● **ENTRIES PROVIDED**:
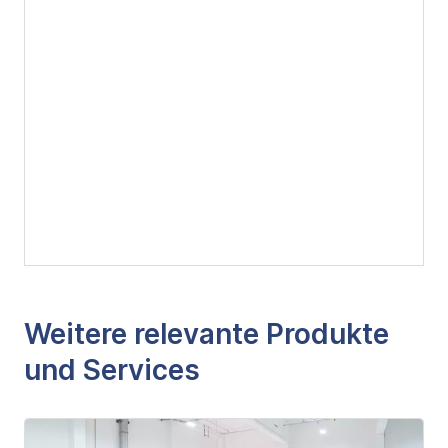
Weitere relevante Produkte
und Services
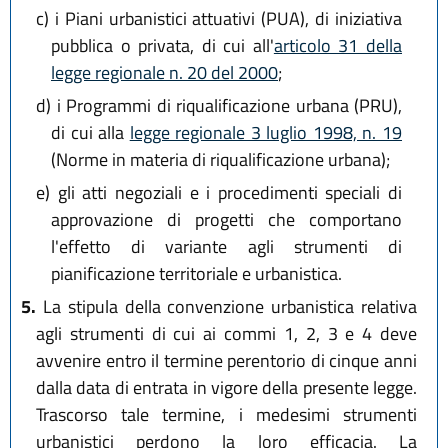
c)
i Piani urbanistici attuativi (PUA), di iniziativa
pubblica o privata, di cui all'
articolo 31 della
legge regionale n. 20 del 2000
;
d)
i Programmi di riqualificazione urbana (PRU),
di cui alla
legge regionale 3 luglio 1998, n. 19
(Norme in materia di riqualificazione urbana);
e)
gli atti negoziali e i procedimenti speciali di
approvazione di progetti che comportano
l'effetto di variante agli strumenti di
pianificazione territoriale e urbanistica.
5.
La stipula della convenzione urbanistica relativa
agli strumenti di cui ai commi 1, 2, 3 e 4 deve
avvenire entro il termine perentorio di cinque anni
dalla data di entrata in vigore della presente legge.
Trascorso tale termine, i medesimi strumenti
urbanistici perdono la loro efficacia. La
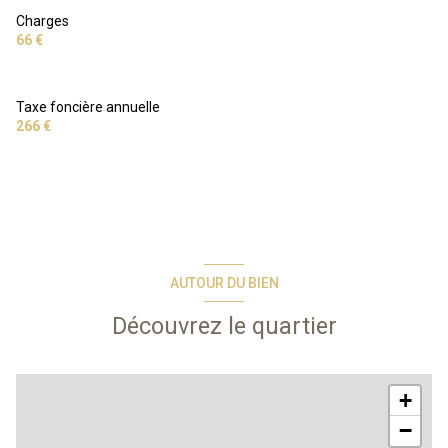
Charges
66 €
Taxe foncière annuelle
266 €
AUTOUR DU BIEN
Découvrez le quartier
+
−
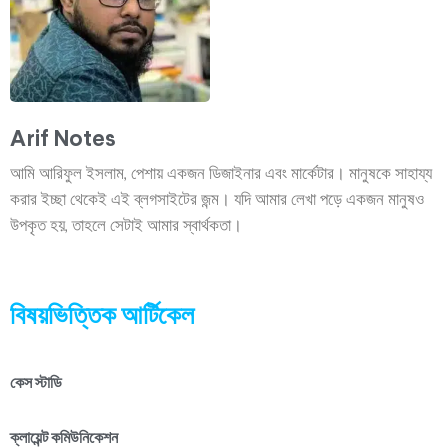
Arif Notes
আমি আরিফুল ইসলাম, পেশায় একজন ডিজাইনার এবং মার্কেটার। মানুষকে সাহায্য
করার ইচ্ছা থেকেই এই ব্লগসাইটের জন্ম। যদি আমার লেখা পড়ে একজন মানুষও
উপকৃত হয়, তাহলে সেটাই আমার স্বার্থকতা।
বিষয়ভিত্তিক আর্টিকেল
কেস স্টাডি
ক্লায়েন্ট কমিউনিকেশন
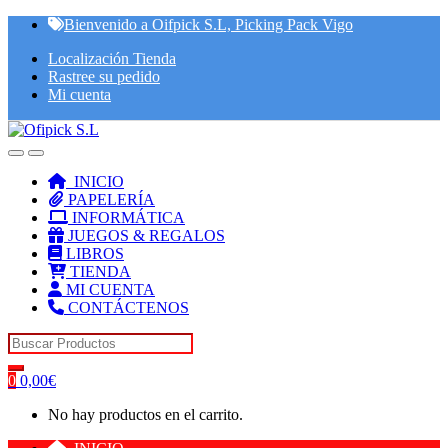
Skip
Skip
Bienvenido a Oifpick S.L, Picking Pack Vigo
to
to
Localización Tienda
navigation
content
Rastree su pedido
Mi cuenta
INICIO
PAPELERÍA
INFORMÁTICA
JUEGOS & REGALOS
LIBROS
TIENDA
MI CUENTA
CONTÁCTENOS
Search for:
0
0,00
€
No hay productos en el carrito.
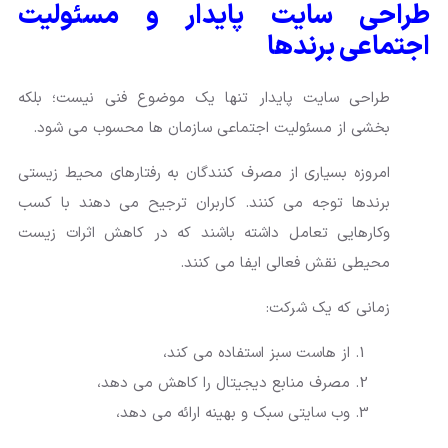
طراحی سایت پایدار و مسئولیت
اجتماعی برندها
طراحی سایت پایدار تنها یک موضوع فنی نیست؛ بلکه
بخشی از مسئولیت اجتماعی سازمان ها محسوب می شود.
امروزه بسیاری از مصرف کنندگان به رفتارهای محیط زیستی
برندها توجه می کنند. کاربران ترجیح می دهند با کسب
وکارهایی تعامل داشته باشند که در کاهش اثرات زیست
محیطی نقش فعالی ایفا می کنند.
زمانی که یک شرکت:
از هاست سبز استفاده می کند،
مصرف منابع دیجیتال را کاهش می دهد،
وب سایتی سبک و بهینه ارائه می دهد،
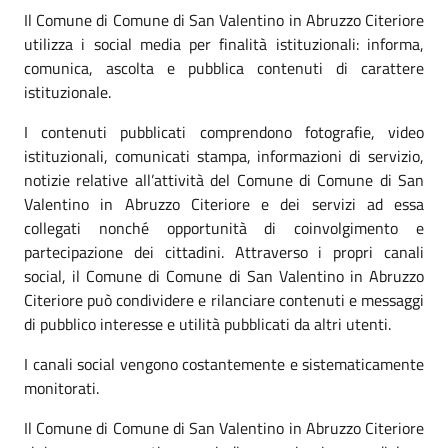
Il Comune di Comune di San Valentino in Abruzzo Citeriore
utilizza i social media per finalità istituzionali: informa,
comunica, ascolta e pubblica contenuti di carattere
istituzionale.
I contenuti pubblicati comprendono fotografie, video
istituzionali, comunicati stampa, informazioni di servizio,
notizie relative all’attività del Comune di Comune di San
Valentino in Abruzzo Citeriore e dei servizi ad essa
collegati nonché opportunità di coinvolgimento e
partecipazione dei cittadini. Attraverso i propri canali
social, il Comune di Comune di San Valentino in Abruzzo
Citeriore può condividere e rilanciare contenuti e messaggi
di pubblico interesse e utilità pubblicati da altri utenti.
I canali social vengono costantemente e sistematicamente
monitorati.
Il Comune di Comune di San Valentino in Abruzzo Citeriore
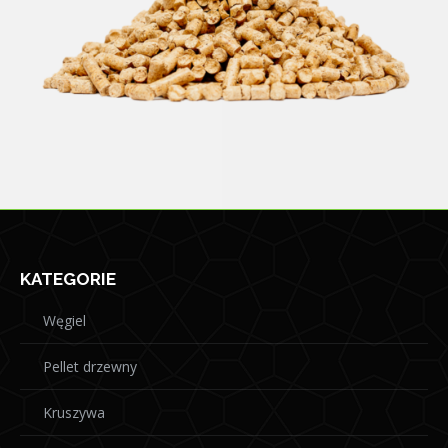
KATEGORIE
Węgiel
Pellet drzewny
Kruszywa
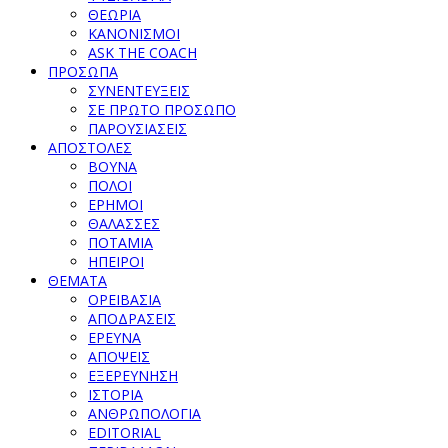
ΘΕΩΡΙΑ
ΚΑΝΟΝΙΣΜΟΙ
ASK THE COACH
ΠΡΟΣΩΠΑ
ΣΥΝΕΝΤΕΥΞΕΙΣ
ΣΕ ΠΡΩΤΟ ΠΡΟΣΩΠΟ
ΠΑΡΟΥΣΙΑΣΕΙΣ
ΑΠΟΣΤΟΛΕΣ
ΒΟΥΝΑ
ΠΟΛΟΙ
ΕΡΗΜΟΙ
ΘΑΛΑΣΣΕΣ
ΠΟΤΑΜΙΑ
ΗΠΕΙΡΟΙ
ΘΕΜΑΤΑ
ΟΡΕΙΒΑΣΙΑ
ΑΠΟΔΡΑΣΕΙΣ
ΕΡΕΥΝΑ
ΑΠΟΨΕΙΣ
ΕΞΕΡΕΥΝΗΣΗ
ΙΣΤΟΡΙΑ
ΑΝΘΡΩΠΟΛΟΓΙΑ
EDITORIAL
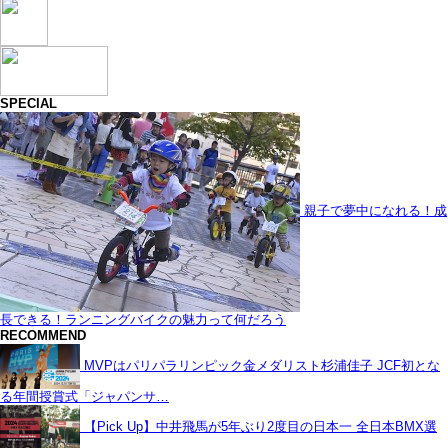
SPECIAL
親子で夢中になれる！成
長できる！ランニングバイクの魅力って何だろう
RECOMMEND
MVPはパリパラリンピック金メダリスト杉浦佳子 JCF初とな
る年間授賞式「ジャパンサ…
【Pick Up】中井飛馬が5年ぶり2度目の日本一 全日本BMX選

● **TASK INSTRUCTIONS**: The stretch of entries above that starts with the line containing "l'effetto di variante agli strumenti di" and goes on through the line containing "urbanistici perdono la loro efficacia. La" is to be transcribed exactly, and no other line is to be transcribed.

● **EXERCISE RESULT**:
l'effetto di variante agli strumenti di
pianificazione territoriale e urbanistica.
5.
La stipula della convenzione urbanistica relativa
agli strumenti di cui ai commi 1, 2, 3 e 4 deve
avvenire entro il termine perentorio di cinque anni
dalla data di entrata in vigore della presente legge.
Trascorso tale termine, i medesimi strumenti
urbanistici perdono la loro efficacia. La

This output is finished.